Kini semuanya berubah. Sambati, yang dulu nyaris tak pernah tidur, kini diam. Jalan-jalan setapak yang dulunya dipenuhi truk dan motor pengangkut karung-karung tanah tambang, kini hanya dilalui oleh bayang-bayang dan angin.
Penertiban dilakukan secara cepat dan tegas. Satu per satu lokasi tambang rakyat disisir. Tak ada kompromi. Seolah tambang harus lenyap dalam semalam, tanpa memedulikan apa yang ditinggalkan.
Kebingungan muncul di tengah masyarakat. Di satu sisi, tambang ilegal merusak alam. Sungai-sungai yang keruh tak akan jernih kembali dalam waktu singkat. Lingkungan yang rusak hari ini akan menjadi warisan pahit bagi generasi yang akan datang.

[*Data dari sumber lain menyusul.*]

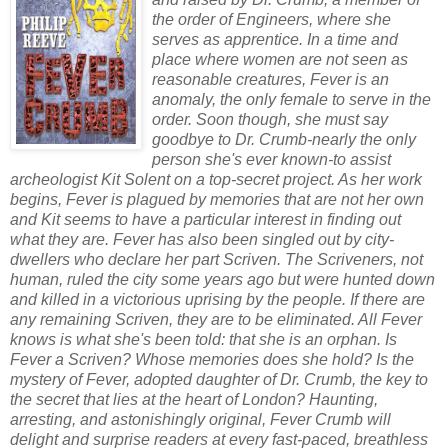
the order of Engineers, where she
serves as apprentice. In a time and
place where women are not seen as
reasonable creatures, Fever is an
anomaly, the only female to serve in the
order. Soon though, she must say
goodbye to Dr. Crumb-nearly the only
person she's ever known-to assist
archeologist Kit Solent on a top-secret project. As her work
begins, Fever is plagued by memories that are not her own
and Kit seems to have a particular interest in finding out
what they are. Fever has also been singled out by city-
dwellers who declare her part Scriven. The Scriveners, not
human, ruled the city some years ago but were hunted down
and killed in a victorious uprising by the people. If there are
any remaining Scriven, they are to be eliminated. All Fever
knows is what she's been told: that she is an orphan. Is
Fever a Scriven? Whose memories does she hold? Is the
mystery of Fever, adopted daughter of Dr. Crumb, the key to
the secret that lies at the heart of London? Haunting,
arresting, and astonishingly original, Fever Crumb will
delight and surprise readers at every fast-paced, breathless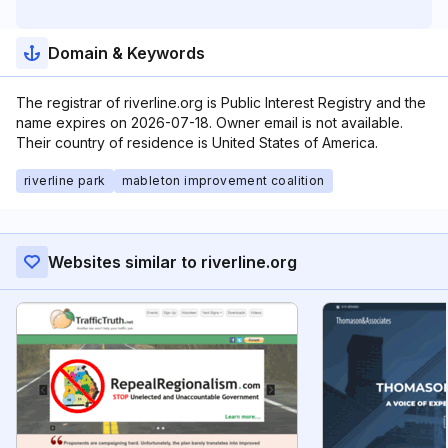
Domain & Keywords
The registrar of riverline.org is Public Interest Registry and the
name expires on 2026-07-18. Owner email is not available.
Their country of residence is United States of America.
riverline park
mableton improvement coalition
Websites similar to riverline.org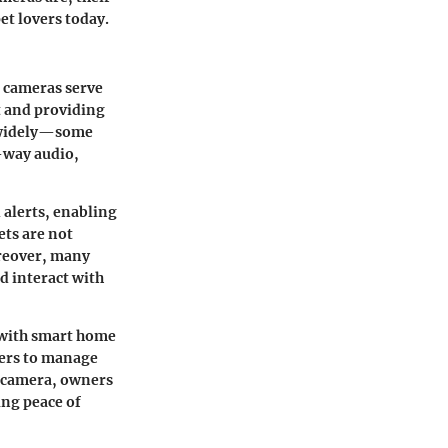
et lovers today.
e cameras serve
t and providing
y widely—some
o-way audio,
d alerts, enabling
ets are not
oreover, many
d interact with
 with smart home
wners to manage
t camera, owners
ing peace of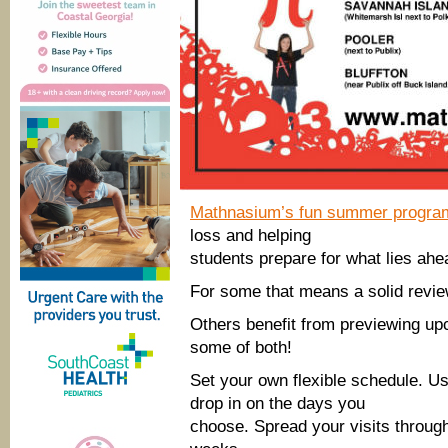
Mathnasium’s fun summer progra
loss and helping
students prepare for what lies ahe
For some that means a solid revie
Others benefit from previewing up
some of both!
Set your own flexible schedule. Us
drop in on the days you
choose. Spread your visits throug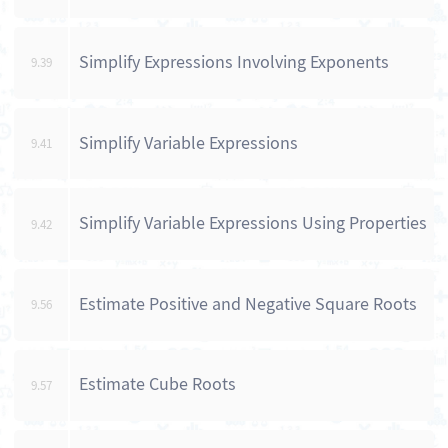
Simplify Expressions Involving Exponents
9.39
Simplify Variable Expressions
9.41
Simplify Variable Expressions Using Properties
9.42
Estimate Positive and Negative Square Roots
9.56
Estimate Cube Roots
9.57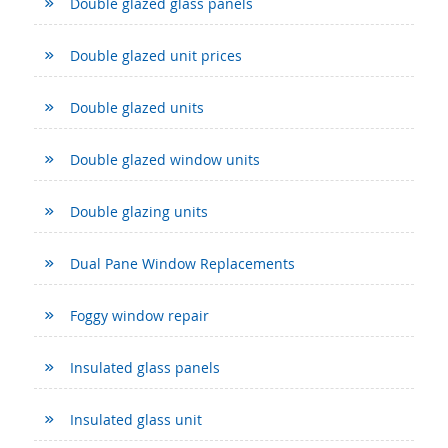
Double glazed glass panels
Double glazed unit prices
Double glazed units
Double glazed window units
Double glazing units
Dual Pane Window Replacements
Foggy window repair
Insulated glass panels
Insulated glass unit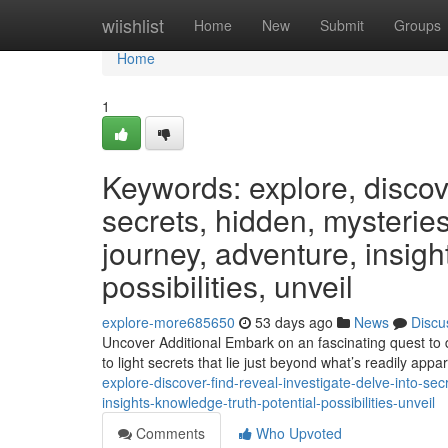
Home
wiishlist
Home
New
Submit
Groups
Home
1
Keywords: explore, discover
secrets, hidden, mysteries
journey, adventure, insight
possibilities, unveil
explore-more685650
53 days ago
News
Discu
Uncover Additional Embark on an fascinating quest to d
to light secrets that lie just beyond what’s readily app
explore-discover-find-reveal-investigate-delve-into-se
insights-knowledge-truth-potential-possibilities-unveil
Comments
Who Upvoted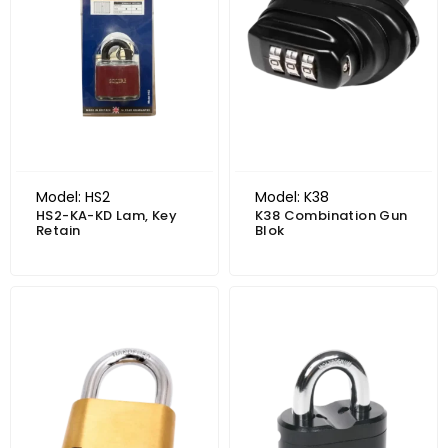
Model: HS2
Model: K38
HS2-KA-KD Lam, Key
K38 Combination Gun
Retain
Blok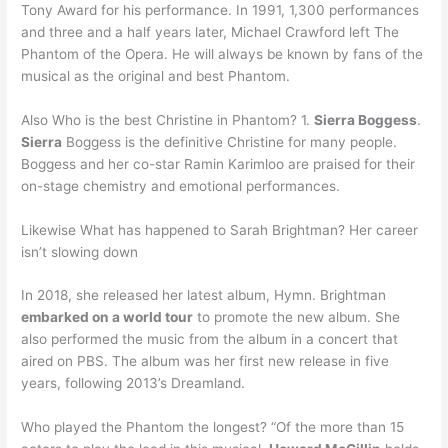
Tony Award for his performance. In 1991, 1,300 performances
and three and a half years later, Michael Crawford left The
Phantom of the Opera. He will always be known by fans of the
musical as the original and best Phantom.
Also Who is the best Christine in Phantom? 1.
Sierra Boggess
.
Sierra
Boggess is the definitive Christine for many people.
Boggess and her co-star Ramin Karimloo are praised for their
on-stage chemistry and emotional performances.
Likewise What has happened to Sarah Brightman? Her career
isn’t slowing down
In 2018, she released her latest album, Hymn. Brightman
embarked on a world tour
to promote the new album. She
also performed the music from the album in a concert that
aired on PBS. The album was her first new release in five
years, following 2013’s Dreamland.
Who played the Phantom the longest? “Of the more than 15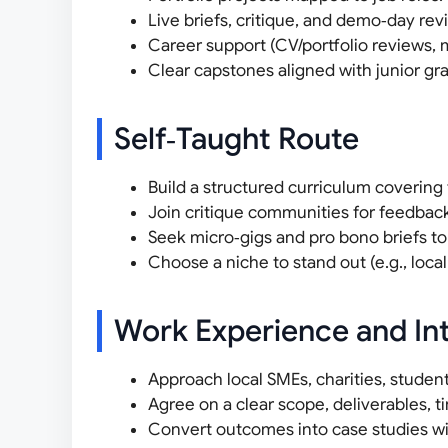
Live briefs, critique, and demo‑day rev
Career support (CV/portfolio reviews, m
Clear capstones aligned with junior g
Self‑Taught Route
Build a structured curriculum covering
Join critique communities for feedback
Seek micro‑gigs and pro bono briefs t
Choose a niche to stand out (e.g., local 
Work Experience and In
Approach local SMEs, charities, studen
Agree on a clear scope, deliverables, 
Convert outcomes into case studies wit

Namun di sisi lain, aktivitas tambang itu telah menghidupi ribuan wajah yang menggantungkan harapan. Pemuda-pemuda yang tak menemukan peluang kerja lain. Para ibu yang setiap hari menunggu kabar baik dari gundukan tanah tambang. Mereka bukan penjahat. Mereka adalah rakyat yang berjuang dengan alat seadanya di tengah sistem yang tak sepenuhnya berpihak.

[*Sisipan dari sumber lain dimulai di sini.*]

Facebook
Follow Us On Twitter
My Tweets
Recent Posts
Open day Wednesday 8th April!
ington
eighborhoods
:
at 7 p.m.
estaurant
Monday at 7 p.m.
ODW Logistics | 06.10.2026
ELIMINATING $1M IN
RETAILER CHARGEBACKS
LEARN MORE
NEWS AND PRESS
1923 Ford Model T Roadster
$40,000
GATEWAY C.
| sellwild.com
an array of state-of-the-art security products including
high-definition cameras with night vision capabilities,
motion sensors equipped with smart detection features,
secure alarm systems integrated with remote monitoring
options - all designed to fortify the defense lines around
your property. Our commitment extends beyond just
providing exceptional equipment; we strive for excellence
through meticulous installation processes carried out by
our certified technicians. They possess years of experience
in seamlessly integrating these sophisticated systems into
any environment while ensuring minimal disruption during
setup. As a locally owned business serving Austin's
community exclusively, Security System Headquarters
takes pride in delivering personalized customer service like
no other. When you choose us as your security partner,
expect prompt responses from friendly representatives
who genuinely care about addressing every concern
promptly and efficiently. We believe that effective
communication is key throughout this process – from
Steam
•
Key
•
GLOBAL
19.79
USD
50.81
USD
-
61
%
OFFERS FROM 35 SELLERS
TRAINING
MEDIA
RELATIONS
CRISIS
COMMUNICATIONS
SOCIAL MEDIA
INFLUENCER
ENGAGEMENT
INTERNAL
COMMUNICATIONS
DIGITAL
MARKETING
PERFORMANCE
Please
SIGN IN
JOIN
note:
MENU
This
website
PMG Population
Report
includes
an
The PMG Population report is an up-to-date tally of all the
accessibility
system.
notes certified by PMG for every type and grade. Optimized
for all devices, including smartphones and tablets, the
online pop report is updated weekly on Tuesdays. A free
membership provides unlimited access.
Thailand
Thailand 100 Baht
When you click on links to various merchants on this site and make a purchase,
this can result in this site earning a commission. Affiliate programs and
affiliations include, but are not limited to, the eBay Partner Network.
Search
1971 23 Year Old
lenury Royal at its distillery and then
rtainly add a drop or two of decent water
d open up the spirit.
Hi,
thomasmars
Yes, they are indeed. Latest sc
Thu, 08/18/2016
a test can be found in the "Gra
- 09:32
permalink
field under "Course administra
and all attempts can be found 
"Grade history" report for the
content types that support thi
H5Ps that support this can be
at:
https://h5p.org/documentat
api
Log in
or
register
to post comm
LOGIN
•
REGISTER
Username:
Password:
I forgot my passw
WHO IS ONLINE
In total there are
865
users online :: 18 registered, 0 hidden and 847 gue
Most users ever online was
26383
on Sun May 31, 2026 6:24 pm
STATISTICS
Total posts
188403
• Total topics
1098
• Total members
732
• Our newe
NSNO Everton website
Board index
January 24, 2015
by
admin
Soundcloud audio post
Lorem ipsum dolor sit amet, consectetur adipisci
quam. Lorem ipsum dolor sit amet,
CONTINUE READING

Pertanyaannya, apakah mereka yang menggali dari tanah sendiri itu salah? Atau justru kesalahan ada pada sistem yang membiarkan mereka tak punya pilihan?
Penertiban tambang ilegal memang penting. Tapi jangan sampai dilakukan tanpa kepekaan sosial. Jangan sampai hukum ditegakkan dengan kaku, tanpa solusi alternatif yang manusiawi. Sambati hari ini adalah gambaran luka yang dibuka, tetapi tak diberi obat. Tak ada aktivitas, tak ada arah, dan yang paling menakutkan: tak ada kejelasan.
Di warung-warung kopi, obrolan berubah. Bukan lagi soal berapa gram emas yang didapat, melainkan soal ketakutan. Siapa lagi yang akan ditangkap? Apakah benar tambang akan ditutup selamanya? Dan jika iya, bagaimana cara mereka hidup esok hari?
Apakah ini kemenangan hukum, atau awal dari kekosongan baru? Di satu sisi, alam akhirnya punya waktu untuk bernapas. Namun, mata-mata lelah yang dulu hidup dari emas kini memandang hari tanpa harapan.
Tambang rakyat adalah kenyataan ekonomi. Tambang ilegal adalah kenyataan hukum. Dan ketika dua realitas ini bertabrakan tanpa jembatan yang adil, maka yang terluka adalah rakyat kecil, mereka yang suaranya paling pelan, dan paling sering diabaikan.
Boalemo kini menunggu. Menunggu apakah penertiban ini akan dibarengi oleh solusi yang berpihak pada rakyat. Menunggu apakah suara para penambang harian akan didengar di ruang-ruang pertemuan kebijakan.
Dan menunggu apakah pemerintah berani membangun jalan keluar yang tidak hanya melindungi hutan, tetapi juga melindungi hidup mereka yang menggantungkan harapan pada tanah. Sunyi ini tak bisa dibiarkan terlalu lama.